Task brief: Reproduce every record precisely, leaving no line out.

***** Records

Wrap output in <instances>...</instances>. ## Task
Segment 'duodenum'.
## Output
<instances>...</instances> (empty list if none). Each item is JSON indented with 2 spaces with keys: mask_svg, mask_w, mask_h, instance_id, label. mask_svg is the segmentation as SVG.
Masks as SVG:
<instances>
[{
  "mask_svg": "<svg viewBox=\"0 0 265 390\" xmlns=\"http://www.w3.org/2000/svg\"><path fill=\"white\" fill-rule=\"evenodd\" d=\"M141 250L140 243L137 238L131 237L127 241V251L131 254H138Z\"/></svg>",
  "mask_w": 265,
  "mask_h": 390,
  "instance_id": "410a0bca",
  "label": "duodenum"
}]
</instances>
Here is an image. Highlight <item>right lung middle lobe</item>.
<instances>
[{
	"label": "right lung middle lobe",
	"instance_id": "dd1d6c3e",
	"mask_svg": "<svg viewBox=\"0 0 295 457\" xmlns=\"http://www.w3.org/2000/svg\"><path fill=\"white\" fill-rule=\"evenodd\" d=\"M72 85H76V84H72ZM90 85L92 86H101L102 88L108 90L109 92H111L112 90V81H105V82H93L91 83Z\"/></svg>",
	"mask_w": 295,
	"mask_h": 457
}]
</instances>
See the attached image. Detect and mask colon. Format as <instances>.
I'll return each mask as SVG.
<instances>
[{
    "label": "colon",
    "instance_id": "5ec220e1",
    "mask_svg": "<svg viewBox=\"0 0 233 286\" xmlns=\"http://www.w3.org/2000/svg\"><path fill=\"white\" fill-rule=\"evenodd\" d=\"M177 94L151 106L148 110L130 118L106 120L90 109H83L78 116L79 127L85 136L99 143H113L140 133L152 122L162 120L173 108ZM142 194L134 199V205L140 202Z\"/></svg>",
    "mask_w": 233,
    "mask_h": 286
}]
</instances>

**********

Expected answer:
Wrap output in <instances>...</instances>. ## Task
Segment 'duodenum'.
## Output
<instances>...</instances> (empty list if none). Each item is JSON indented with 2 spaces with keys: mask_svg, mask_w, mask_h, instance_id, label. mask_svg is the segmentation as SVG.
Masks as SVG:
<instances>
[{
  "mask_svg": "<svg viewBox=\"0 0 265 390\" xmlns=\"http://www.w3.org/2000/svg\"><path fill=\"white\" fill-rule=\"evenodd\" d=\"M141 250L140 243L137 238L131 237L127 241V251L131 254H138Z\"/></svg>",
  "mask_w": 265,
  "mask_h": 390,
  "instance_id": "410a0bca",
  "label": "duodenum"
}]
</instances>
Here is an image. Highlight <item>right lung middle lobe</item>.
<instances>
[{
	"label": "right lung middle lobe",
	"instance_id": "dd1d6c3e",
	"mask_svg": "<svg viewBox=\"0 0 295 457\" xmlns=\"http://www.w3.org/2000/svg\"><path fill=\"white\" fill-rule=\"evenodd\" d=\"M72 85H76V84H72ZM90 85L92 86H101L102 88L108 90L109 92H111L112 90V81H105V82H93L91 83Z\"/></svg>",
	"mask_w": 295,
	"mask_h": 457
}]
</instances>
See the attached image. Detect and mask colon. Format as <instances>.
I'll return each mask as SVG.
<instances>
[{
    "label": "colon",
    "instance_id": "5ec220e1",
    "mask_svg": "<svg viewBox=\"0 0 233 286\" xmlns=\"http://www.w3.org/2000/svg\"><path fill=\"white\" fill-rule=\"evenodd\" d=\"M177 94L151 106L148 110L130 118L106 120L90 109H83L78 116L79 127L85 136L99 143H113L140 133L152 122L162 120L173 108ZM142 194L134 199V205L140 202Z\"/></svg>",
    "mask_w": 233,
    "mask_h": 286
}]
</instances>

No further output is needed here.